Well, I've been researching this issue in the last days and finally came to a conclusion.
The SSP0 signal waveforms are really bad in our custom board and also on the EVK (that comes with 0ohm series resistors). We observed severe ringing on both boards, with undershoot and overshoot leading to a Vp-p of around 7V at worst.
To improve the signal and reduce ringing we tried series resistors in the range 33 - 100 ohm
However, that is not the main issue. Turned out that the ROM bootloader incorrectly setup the SSP clock with inverted polarity. Why this is allowed by the hardware peripheral is beyond me, since the SD specifications only support one clock polarity. It must be a SPI flag that is not ignored in SD mode.

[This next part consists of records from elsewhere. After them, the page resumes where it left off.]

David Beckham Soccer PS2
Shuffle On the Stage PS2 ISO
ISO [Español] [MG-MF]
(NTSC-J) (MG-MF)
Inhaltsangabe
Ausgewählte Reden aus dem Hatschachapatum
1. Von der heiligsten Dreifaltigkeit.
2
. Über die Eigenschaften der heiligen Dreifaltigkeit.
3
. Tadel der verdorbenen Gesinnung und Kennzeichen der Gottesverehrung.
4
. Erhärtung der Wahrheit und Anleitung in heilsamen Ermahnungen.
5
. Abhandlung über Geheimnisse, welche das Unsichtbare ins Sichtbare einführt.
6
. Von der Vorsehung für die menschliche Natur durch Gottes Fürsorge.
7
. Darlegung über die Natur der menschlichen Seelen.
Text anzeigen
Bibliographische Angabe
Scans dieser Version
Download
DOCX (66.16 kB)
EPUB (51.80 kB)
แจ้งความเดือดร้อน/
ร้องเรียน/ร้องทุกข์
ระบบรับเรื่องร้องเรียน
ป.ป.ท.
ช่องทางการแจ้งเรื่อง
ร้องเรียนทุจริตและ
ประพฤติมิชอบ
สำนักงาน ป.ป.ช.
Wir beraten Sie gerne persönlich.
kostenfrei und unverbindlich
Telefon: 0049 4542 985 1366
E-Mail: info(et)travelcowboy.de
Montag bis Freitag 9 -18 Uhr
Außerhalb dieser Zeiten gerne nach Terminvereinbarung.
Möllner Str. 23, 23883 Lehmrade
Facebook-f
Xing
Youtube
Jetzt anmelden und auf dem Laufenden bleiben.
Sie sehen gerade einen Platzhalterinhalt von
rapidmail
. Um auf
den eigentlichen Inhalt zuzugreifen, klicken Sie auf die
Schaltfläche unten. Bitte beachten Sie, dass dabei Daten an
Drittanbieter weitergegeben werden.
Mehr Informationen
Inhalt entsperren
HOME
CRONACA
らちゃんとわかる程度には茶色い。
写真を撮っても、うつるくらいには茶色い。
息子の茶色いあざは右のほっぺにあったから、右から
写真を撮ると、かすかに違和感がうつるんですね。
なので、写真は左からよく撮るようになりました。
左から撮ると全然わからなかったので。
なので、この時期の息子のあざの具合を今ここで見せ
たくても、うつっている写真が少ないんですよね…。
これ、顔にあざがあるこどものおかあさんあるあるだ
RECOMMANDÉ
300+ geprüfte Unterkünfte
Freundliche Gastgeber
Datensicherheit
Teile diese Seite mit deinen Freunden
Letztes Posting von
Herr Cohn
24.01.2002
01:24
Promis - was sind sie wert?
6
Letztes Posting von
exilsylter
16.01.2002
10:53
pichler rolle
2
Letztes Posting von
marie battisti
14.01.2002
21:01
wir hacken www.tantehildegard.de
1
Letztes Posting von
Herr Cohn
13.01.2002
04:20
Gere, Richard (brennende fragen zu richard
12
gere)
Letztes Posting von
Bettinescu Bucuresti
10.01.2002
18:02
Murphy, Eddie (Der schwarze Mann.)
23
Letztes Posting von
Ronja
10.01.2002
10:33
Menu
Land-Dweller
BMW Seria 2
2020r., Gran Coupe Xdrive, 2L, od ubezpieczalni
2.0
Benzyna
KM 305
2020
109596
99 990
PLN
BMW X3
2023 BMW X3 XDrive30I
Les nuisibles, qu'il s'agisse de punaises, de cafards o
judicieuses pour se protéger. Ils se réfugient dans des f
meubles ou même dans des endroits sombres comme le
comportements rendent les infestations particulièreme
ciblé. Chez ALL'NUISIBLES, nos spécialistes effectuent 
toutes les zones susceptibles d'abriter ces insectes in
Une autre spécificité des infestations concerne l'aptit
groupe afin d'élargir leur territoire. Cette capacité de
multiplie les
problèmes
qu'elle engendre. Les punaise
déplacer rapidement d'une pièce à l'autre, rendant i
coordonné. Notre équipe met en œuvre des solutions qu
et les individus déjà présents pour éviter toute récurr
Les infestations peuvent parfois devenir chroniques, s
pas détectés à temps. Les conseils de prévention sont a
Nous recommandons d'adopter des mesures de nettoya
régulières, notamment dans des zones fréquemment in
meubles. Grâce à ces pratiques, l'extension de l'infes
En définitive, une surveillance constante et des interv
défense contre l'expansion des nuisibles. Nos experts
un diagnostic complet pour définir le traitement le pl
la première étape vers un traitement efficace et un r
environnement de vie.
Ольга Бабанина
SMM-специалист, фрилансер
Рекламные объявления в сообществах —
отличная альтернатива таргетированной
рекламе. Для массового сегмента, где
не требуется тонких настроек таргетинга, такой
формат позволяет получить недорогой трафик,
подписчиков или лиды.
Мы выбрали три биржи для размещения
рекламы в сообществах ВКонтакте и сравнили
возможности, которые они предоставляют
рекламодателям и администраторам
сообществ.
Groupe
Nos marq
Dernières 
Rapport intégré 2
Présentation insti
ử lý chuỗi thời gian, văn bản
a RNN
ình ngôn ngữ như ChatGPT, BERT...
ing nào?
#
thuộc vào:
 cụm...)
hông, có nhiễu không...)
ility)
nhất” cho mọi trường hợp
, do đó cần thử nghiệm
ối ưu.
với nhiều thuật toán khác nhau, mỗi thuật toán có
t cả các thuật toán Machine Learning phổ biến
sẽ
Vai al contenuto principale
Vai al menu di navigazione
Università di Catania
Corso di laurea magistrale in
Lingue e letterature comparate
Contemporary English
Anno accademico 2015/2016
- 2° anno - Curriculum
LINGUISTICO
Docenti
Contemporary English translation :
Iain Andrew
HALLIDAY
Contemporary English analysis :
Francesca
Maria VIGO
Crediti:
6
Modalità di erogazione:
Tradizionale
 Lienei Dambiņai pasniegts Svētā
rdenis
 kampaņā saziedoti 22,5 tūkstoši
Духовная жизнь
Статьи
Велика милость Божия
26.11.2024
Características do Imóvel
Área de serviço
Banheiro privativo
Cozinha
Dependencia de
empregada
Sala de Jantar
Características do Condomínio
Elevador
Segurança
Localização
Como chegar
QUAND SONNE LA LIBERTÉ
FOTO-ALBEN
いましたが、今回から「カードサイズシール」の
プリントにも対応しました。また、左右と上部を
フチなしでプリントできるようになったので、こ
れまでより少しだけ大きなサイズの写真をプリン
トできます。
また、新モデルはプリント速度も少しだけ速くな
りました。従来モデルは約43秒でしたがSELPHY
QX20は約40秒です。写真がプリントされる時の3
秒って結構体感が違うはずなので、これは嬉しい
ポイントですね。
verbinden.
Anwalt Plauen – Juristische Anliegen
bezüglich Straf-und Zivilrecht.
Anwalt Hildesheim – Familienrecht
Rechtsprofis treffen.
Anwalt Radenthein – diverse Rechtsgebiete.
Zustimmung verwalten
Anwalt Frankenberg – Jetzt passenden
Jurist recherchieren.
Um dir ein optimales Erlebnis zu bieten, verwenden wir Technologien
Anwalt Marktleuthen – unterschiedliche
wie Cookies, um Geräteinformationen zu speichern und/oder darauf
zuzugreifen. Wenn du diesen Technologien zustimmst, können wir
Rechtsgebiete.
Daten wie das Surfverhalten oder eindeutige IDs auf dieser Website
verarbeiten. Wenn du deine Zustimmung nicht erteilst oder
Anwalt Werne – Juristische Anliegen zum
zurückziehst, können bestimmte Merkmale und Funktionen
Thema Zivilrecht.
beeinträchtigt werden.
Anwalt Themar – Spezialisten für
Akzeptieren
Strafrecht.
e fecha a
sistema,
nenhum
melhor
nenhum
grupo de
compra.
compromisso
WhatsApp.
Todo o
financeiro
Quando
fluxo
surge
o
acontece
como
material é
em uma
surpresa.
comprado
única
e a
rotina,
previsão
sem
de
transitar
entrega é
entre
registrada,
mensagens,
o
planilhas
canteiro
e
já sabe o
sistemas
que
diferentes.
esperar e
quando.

This has been recently confirmed by Freescale in the chip errata and with a "patch" that you can load on an additional EEPROM memory, to fix the clock polarity and finally boot from the SD card.
Unfortunately this happened way after we designed our board.
From our measurements with a scope, the CMD line changes on the rising edge of the clock, which is the edge used by SD cards to sample the data and commands. So how can it work? Because the command is actually earlier than the clock by a few nanoseconds. With slow rising edges, some cards do not reply. But if you burn OTP flag to enable 12mA drive-strength, the edges are faster and it magically works. That of course with no guarantees at all or any safety margin.
Well, this is the end of the story. We investigated if we could just place a logic inverter on the clock line, but any SD card spec we saw had a max output delay time of 14ns from the rising edge of the clock. That means with a 50MHz clock, a period of 20ns, you have only 6ns to play with, minus 2.5ns for the setup time of SSP signals. Only 3.5ns left, and the fastest inverter (74LVC1G04) has a propagation delay of 3.3ns at 3.3V. Not accounting clock jitter.
Safest option is to boot from EEPROM, which fixes the clock polarity and continues to boot from SSP0. Freescale released the binary image to fix boot from SSP0 and SSP1 (even if they called them 1 and 2). We tested this solution and verified clock is good and boot is successful with the problematic SD cards we identified.
It works fine on a board we left with blank OTP. The fast edges are only really needed with a fast clock. Since the boot defaults are to use an SSP clock of 12MHz, the default drive strength is fine. After linux has been loaded and booted, its SD/MMC driver correctly programs the clock and increases the drive strength for 48MHz clock rate.
I hope this is useful to anybody that plans to boot from SD/MMC cards.